Items from a data source
[Start of section]

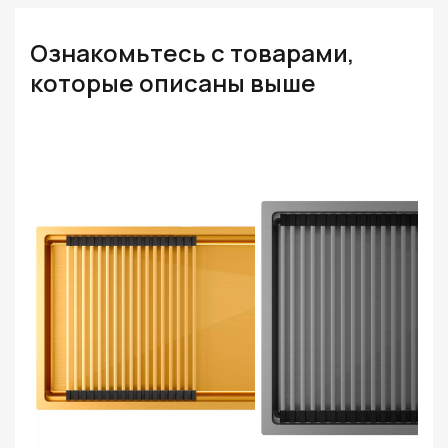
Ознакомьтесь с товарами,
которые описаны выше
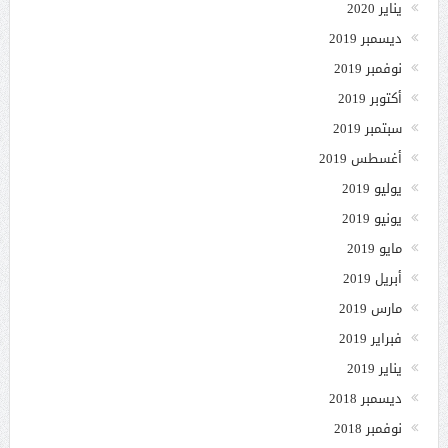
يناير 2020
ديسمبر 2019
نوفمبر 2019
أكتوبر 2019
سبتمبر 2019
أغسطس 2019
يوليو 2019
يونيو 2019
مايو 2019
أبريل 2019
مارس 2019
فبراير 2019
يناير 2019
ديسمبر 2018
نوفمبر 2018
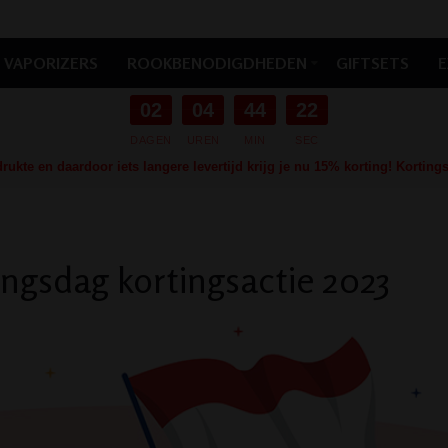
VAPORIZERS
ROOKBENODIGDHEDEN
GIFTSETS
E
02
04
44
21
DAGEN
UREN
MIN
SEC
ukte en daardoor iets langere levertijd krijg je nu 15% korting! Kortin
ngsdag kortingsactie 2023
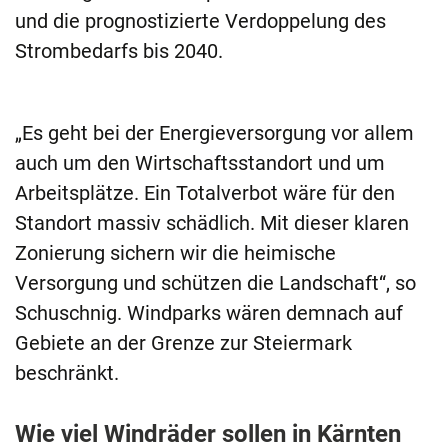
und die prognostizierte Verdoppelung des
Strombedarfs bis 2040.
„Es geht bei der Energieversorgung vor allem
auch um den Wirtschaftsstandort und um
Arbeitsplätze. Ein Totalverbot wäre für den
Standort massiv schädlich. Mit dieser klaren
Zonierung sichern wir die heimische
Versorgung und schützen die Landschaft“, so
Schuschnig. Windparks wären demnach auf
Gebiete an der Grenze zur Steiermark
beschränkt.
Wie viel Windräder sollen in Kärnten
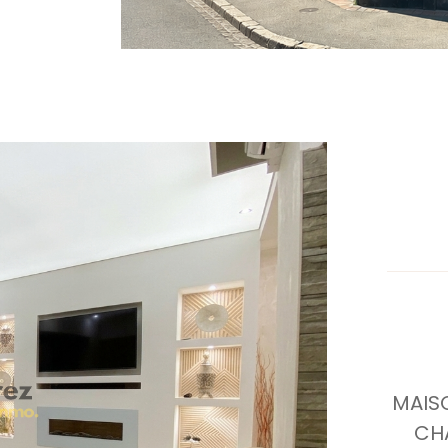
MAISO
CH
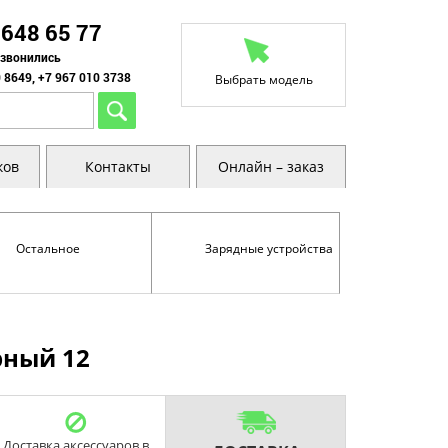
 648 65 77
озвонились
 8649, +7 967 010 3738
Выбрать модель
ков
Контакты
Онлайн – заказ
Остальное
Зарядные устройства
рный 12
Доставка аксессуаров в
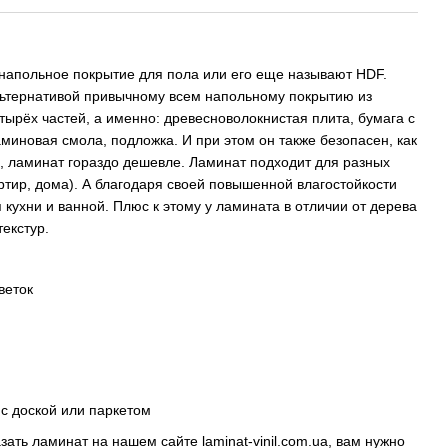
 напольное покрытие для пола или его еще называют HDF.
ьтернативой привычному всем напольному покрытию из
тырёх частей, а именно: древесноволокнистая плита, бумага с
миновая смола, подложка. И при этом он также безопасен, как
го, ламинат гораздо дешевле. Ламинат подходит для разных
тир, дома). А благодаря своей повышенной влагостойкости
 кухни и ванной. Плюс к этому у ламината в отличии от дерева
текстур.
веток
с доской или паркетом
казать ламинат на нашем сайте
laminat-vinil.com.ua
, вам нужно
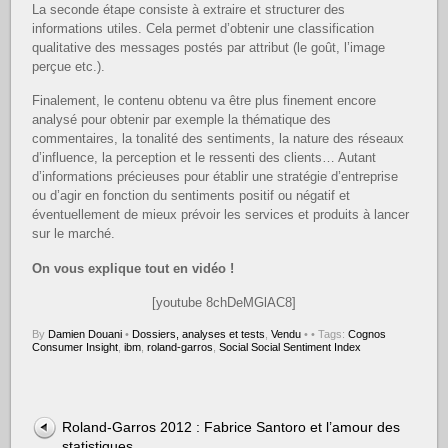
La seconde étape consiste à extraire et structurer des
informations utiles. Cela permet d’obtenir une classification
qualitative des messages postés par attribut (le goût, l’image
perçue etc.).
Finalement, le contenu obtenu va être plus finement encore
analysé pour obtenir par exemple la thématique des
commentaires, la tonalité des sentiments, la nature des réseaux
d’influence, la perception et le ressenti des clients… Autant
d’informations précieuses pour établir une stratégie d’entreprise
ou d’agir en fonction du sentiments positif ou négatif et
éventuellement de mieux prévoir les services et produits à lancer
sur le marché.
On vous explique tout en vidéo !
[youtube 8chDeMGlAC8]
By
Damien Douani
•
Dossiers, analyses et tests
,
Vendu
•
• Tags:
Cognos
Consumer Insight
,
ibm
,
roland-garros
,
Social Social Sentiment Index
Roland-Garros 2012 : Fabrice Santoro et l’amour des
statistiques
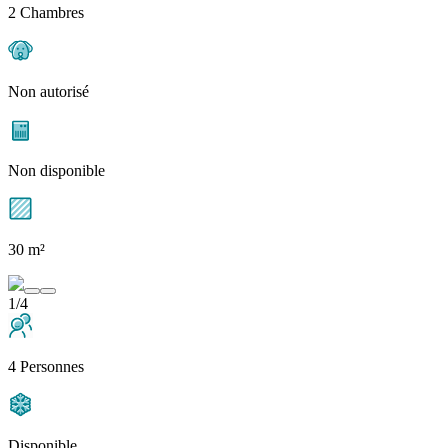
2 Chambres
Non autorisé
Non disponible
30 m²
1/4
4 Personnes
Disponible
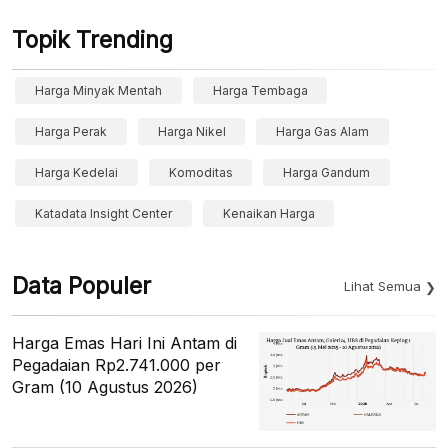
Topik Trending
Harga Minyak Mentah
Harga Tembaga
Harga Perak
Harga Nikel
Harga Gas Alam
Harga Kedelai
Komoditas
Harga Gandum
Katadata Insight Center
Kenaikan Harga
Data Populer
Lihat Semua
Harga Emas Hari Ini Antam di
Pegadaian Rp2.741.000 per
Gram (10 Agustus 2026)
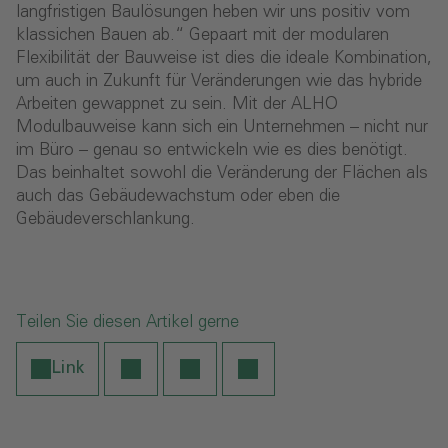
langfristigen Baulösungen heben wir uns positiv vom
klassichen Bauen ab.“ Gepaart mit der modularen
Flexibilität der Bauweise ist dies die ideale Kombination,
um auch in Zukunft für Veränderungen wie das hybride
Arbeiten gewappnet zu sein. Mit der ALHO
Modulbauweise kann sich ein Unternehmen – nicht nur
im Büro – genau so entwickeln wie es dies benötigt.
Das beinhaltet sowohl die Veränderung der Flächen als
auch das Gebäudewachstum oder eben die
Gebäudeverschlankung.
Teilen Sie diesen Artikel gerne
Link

[End of section]

### EXERCISE
Each entry needs to be returned verbatim, with its pictures left out.

### PROBLEM SOLUTION
Ознакомьтесь с товарами,
которые описаны выше
يناير 2020
ديسمبر 2019
نوفمبر 2019
أكتوبر 2019
سبتمبر 2019
أغسطس 2019
يوليو 2019
يونيو 2019
مايو 2019
أبريل 2019
مارس 2019
فبراير 2019
يناير 2019
ديسمبر 2018
نوفمبر 2018
VAPORIZERS
ROOKBENODIGDHEDEN
GIFTSETS
E
02
04
44
21
DAGEN
UREN
MIN
SEC
ukte en daardoor iets langere levertijd krijg je nu 15% korting! Kortin
ngsdag kortingsactie 2023
und die prognostizierte Verdoppelung des
Strombedarfs bis 2040.
„Es geht bei der Energieversorgung vor allem
auch um den Wirtschaftsstandort und um
Arbeitsplätze. Ein Totalverbot wäre für den
Standort massiv schädlich. Mit dieser klaren
Zonierung sichern wir die heimische
Versorgung und schützen die Landschaft“, so
Schuschnig. Windparks wären demnach auf
Gebiete an der Grenze zur Steiermark
beschränkt.
Wie viel Windräder sollen in Kärnten
MAISO
CH
 648 65 77
озвонились
 8649, +7 967 010 3738
Выбрать модель
ков
Контакты
Онлайн – заказ
Остальное
Зарядные устройства
рный 12
Доставка аксессуаров в
 напольное покрытие для пола или его еще называют HDF.
ьтернативой привычному всем напольному покрытию из
тырёх частей, а именно: древесноволокнистая плита, бумага с
миновая смола, подложка. И при этом он также безопасен, как
го, ламинат гораздо дешевле. Ламинат подходит для разных
тир, дома). А благодаря своей повышенной влагостойкости
 кухни и ванной. Плюс к этому у ламината в отличии от дерева
текстур.
веток
с доской или паркетом
казать ламинат на нашем сайте
laminat-vinil.com.ua
, вам нужно
La seconde étape consiste à extraire et structurer des
informations utiles. Cela permet d’obtenir une classification
qualitative des messages postés par attribut (le goût, l’image
perçue etc.).
Finalement, le contenu obtenu va être plus finement encore
analysé pour obtenir par exemple la thématique des
commentaires, la tonalité des sentiments, la nature des réseaux
d’influence, la perception et le ressenti des clients… Autant
d’informations précieuses pour établir une stratégie d’entreprise
ou d’agir en fonction du sentiments positif ou négatif et
éventuellement de mieux prévoir les services et produits à lancer
sur le marché.
On vous explique tout en vidéo !
[youtube 8chDeMGlAC8]
By
Damien Douani
•
Dossiers, analyses et tests
,
Vendu
•
• Tags:
Cognos
Consumer Insight
,
ibm
,
roland-garros
,
Social Social Sentiment Index
Roland-Garros 2012 : Fabrice Santoro et l’amour des
statistiques
2 Chambres
Non autorisé
Non disponible
30 m²
1/4
4 Personnes
Disponible
Topik Trending
Harga Minyak Mentah
Harga Tembaga
Harga Perak
Harga Nikel
Harga Gas Alam
Harga Kedelai
Komoditas
Harga Gandum
Katadata Insight Center
Kenaikan Harga
Data Populer
Lihat Semua
Harga Emas Hari Ini Antam di
Pegadaian Rp2.741.000 per
Gram (10 Agustus 2026)
langfristigen Baulösungen heben wir uns positiv vom
klassichen Bauen ab.“ Gepaart mit der modularen
Flexibilität der Bauweise ist dies die ideale Kombination,
um auch in Zukunft für Veränderungen wie das hybride
Arbeiten gewappnet zu sein. Mit der ALHO
Modulbauweise kann sich ein Unternehmen – nicht nur
im Büro – genau so entwickeln wie es dies benötigt.
Das beinhaltet sowohl die Veränderung der Flächen als
auch das Gebäudewachstum oder eben die
Gebäudeverschlankung.
Teilen Sie diesen Artikel gerne
Link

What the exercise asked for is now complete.